If you’ll remember, that particular lady is the female tiger of a defense lawyer who uncovered the bombshell and highly inappropriate Willis-Wade gruesome office twosome, to begin with.
Merchant also memorably tore the sassy Fani a new one during her cross last fall.
Another judge, another fine, and 30 days to give up the goods or else.
A judge has ordered Fulton County District Attorney Fani Willis to pay more than $54,000 in attorneys’ fees and to turn over documents after finding that her office violated Georgia’s Open Records Act.
Attorney Ashleigh Merchant represents former Trump campaign staffer Michael Roman, one of the 18 people indicted in August 2023 along with President Donald Trump on allegations that they illegally tried to overturn Trump’s 2020 election loss in Georgia. Merchant sued in January 2024, alleging that the district attorney’s office had failed to turn over public records she had requested.
Fulton County Superior Court Judge Rachel Krause found that the failures to comply with the records law “were intentional, not done in good faith, and were substantially groundless and vexatious.” Because Willis and her office “lacked substantial justification” for not complying, Merchant is entitled to attorneys’ fees and litigation expenses totaling just over $54,000, Krause found.
It sounds as if Merchant is going digging into whether ‘justice’ or ‘poll testing’ was the basis for the Trump and Co. Georgia prosecutions.
I wasn’t aware that Willis had public favorability soundings done before bringing these cases.
No wonder she’s, as the judge phrased it, ‘openly hostile‘ to letting Merchant have those records, especially with the appeal still up in the air.
...Willis’ office was “openly hostile” to Merchant and testimony showed that Merchant’s requests “were handled differently than other requests,” Krause wrote in her order. Open records officer Dexter Bond said during a hearing that he refused to communicate by phone with Merchant, even though it was his regular practice to call the requester if a request was unclear.
Treating Merchant’s requests this way “indicates a lack of good faith,” Krause wrote.
Among the records Merchant sought were reports provided to Willis’ office by companies hired “to track the impact of Willis’ statements to the media and whether such statements were viewed favorably by the public,” according to a court filing. The filing says Willis began contracting with those companies just before she and her office sought to indict Trump, Roman and others.
Merchant also asked for a copy of the non-disclosure or confidentiality agreement that employees of the district attorney’s office are required to sign, as well as a list of attorneys Willis had hired.
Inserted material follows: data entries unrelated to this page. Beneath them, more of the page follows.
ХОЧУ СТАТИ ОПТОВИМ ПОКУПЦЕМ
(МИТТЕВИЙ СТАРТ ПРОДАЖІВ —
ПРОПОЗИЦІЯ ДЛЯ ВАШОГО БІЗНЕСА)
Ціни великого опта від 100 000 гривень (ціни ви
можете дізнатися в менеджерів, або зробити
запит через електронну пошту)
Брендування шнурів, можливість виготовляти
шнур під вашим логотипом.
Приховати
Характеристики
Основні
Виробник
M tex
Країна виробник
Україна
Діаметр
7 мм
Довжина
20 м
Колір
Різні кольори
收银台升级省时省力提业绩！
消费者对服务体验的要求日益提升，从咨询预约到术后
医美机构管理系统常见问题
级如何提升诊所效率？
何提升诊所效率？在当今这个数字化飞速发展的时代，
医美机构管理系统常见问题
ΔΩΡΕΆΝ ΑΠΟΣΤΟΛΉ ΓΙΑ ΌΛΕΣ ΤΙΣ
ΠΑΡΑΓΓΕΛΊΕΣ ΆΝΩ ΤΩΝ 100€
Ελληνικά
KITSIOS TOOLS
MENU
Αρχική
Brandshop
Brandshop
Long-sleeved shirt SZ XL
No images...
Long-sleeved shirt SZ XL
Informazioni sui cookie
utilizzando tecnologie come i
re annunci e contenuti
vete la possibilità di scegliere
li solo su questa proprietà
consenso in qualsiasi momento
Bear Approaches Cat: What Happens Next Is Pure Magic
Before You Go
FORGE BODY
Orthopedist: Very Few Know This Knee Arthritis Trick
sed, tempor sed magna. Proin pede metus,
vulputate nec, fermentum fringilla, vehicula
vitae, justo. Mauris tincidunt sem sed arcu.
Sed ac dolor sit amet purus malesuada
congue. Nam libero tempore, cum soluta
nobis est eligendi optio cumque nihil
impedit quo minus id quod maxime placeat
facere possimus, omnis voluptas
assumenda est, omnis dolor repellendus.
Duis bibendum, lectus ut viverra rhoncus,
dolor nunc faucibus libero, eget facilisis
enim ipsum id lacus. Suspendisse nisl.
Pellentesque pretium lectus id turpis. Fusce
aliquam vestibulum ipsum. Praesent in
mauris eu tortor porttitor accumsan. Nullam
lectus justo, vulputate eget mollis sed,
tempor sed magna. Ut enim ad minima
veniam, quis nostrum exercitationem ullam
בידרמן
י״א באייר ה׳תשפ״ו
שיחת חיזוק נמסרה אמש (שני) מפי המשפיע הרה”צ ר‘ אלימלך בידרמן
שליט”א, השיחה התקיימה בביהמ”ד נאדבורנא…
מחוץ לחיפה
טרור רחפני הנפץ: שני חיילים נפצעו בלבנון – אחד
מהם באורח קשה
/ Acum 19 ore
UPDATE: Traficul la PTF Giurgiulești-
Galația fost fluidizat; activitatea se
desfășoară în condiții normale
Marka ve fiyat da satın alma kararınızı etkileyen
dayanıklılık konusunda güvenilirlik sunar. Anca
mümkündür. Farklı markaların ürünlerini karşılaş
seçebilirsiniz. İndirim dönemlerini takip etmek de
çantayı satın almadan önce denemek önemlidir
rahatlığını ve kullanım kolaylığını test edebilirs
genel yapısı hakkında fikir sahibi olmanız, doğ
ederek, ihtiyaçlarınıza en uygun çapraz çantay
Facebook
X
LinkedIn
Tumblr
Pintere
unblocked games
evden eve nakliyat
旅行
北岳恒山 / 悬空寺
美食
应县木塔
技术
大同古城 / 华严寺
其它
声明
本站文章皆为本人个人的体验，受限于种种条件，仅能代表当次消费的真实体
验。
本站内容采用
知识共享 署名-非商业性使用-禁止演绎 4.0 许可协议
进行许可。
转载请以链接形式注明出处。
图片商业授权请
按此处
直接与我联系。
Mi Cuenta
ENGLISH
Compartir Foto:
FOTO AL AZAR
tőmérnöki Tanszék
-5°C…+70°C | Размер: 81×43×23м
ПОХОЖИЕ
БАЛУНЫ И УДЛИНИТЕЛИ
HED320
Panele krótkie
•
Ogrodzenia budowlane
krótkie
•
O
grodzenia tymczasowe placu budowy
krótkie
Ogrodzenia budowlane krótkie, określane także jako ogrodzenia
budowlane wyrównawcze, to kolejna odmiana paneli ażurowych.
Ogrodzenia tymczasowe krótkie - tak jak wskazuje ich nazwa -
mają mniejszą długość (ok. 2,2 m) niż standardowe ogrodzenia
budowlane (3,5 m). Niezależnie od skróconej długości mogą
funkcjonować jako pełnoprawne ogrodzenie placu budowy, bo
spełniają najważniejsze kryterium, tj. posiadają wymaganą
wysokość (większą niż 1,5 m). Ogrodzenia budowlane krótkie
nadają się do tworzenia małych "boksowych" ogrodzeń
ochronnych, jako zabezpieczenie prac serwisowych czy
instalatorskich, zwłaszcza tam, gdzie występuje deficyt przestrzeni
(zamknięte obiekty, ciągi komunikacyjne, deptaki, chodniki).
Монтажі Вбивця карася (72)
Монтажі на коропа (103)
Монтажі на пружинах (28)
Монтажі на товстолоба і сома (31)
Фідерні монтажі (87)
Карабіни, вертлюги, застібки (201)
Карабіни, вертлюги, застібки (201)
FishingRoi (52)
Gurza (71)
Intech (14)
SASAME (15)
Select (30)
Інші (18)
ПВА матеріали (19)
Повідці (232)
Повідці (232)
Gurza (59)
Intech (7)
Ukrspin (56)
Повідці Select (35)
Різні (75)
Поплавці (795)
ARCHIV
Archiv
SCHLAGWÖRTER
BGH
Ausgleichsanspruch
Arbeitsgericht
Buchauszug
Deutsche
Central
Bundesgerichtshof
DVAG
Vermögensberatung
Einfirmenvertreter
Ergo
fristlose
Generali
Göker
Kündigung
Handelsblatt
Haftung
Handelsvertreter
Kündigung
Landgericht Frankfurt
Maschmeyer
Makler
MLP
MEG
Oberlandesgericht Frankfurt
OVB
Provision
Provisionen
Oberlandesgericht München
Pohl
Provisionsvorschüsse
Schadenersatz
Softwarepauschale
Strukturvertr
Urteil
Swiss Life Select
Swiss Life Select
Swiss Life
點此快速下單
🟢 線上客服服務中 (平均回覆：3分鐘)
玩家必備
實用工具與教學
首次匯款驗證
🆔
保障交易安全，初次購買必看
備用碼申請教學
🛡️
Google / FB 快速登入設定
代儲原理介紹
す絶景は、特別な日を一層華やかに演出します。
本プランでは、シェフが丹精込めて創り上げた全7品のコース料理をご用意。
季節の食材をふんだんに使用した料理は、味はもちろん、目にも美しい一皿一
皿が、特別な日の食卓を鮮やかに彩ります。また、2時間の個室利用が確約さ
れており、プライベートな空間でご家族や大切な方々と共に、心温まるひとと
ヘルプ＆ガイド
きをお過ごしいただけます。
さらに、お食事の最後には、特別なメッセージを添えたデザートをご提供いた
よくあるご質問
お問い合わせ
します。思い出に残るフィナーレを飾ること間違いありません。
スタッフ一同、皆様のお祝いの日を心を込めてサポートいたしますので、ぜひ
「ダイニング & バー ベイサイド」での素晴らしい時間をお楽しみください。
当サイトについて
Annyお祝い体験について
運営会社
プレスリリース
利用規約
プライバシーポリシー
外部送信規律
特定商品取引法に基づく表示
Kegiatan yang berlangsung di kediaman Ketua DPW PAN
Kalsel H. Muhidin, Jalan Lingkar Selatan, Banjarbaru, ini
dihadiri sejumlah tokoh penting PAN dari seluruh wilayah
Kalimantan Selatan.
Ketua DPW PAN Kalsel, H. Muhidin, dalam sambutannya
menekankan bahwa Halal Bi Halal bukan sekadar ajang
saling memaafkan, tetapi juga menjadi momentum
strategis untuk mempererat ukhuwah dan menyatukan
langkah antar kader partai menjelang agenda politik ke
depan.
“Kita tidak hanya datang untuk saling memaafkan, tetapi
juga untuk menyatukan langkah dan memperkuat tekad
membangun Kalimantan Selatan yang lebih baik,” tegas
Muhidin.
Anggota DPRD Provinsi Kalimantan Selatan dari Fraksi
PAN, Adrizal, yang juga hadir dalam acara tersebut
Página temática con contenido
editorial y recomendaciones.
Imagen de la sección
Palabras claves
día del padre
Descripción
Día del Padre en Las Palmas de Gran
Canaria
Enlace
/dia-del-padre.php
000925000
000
So Willis was apparently busy surveying public opinion about how her anti-Trump rhetoric was playing before she dropped the indictments.
That really would lead one to question motivation, no? Certainly, with Willis’s obvious ambition sprinkled in.
Would Georgia’s ‘Get Trump’ be better than Letitia James’ big splash in New York had been?
Did that play a part in Fani’s calculations?
Holy smokes. The thought is so mind-blowingly calculated and craven.
…Even if the Georgia Supreme Court agrees to hear the case and eventually rules in Willis’ favor, it seems unlikely that she will be able to prosecute Trump while he’s the sitting president. But there are 14 other defendants, including Roman, who still face charges in the case.
And there are still people’s lives in the balance in relation to this case right now. All in limbo.
But was it ever a case of ‘justice’ to begin with?
I’ll bet that $54K seems like a pittance compared to what will happen if Merchant finds what she’s looking for.